• _EXERCISE AIM_
Every line of the material below should be output exactly as written, with the images skipped.

• _DATASET EXTRACT_
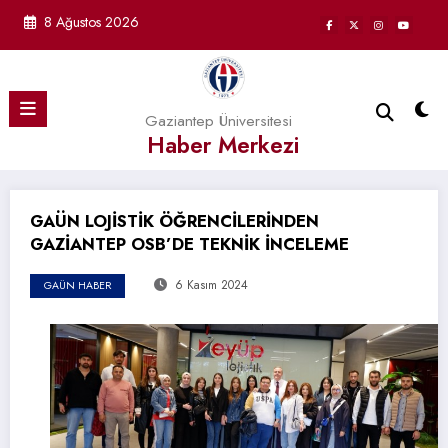
İçeriğe
8 Ağustos 2026
atla
Gaziantep Üniversitesi
Haber Merkezi
GAÜN LOJİSTİK ÖĞRENCİLERİNDEN
GAZİANTEP OSB’DE TEKNİK İNCELEME
6 Kasım 2024
GAÜN HABER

• _ANSWER TO THE PROBLEM_
İçeriğe
8 Ağustos 2026
atla
Gaziantep Üniversitesi
Haber Merkezi
GAÜN LOJİSTİK ÖĞRENCİLERİNDEN
GAZİANTEP OSB’DE TEKNİK İNCELEME
6 Kasım 2024
GAÜN HABER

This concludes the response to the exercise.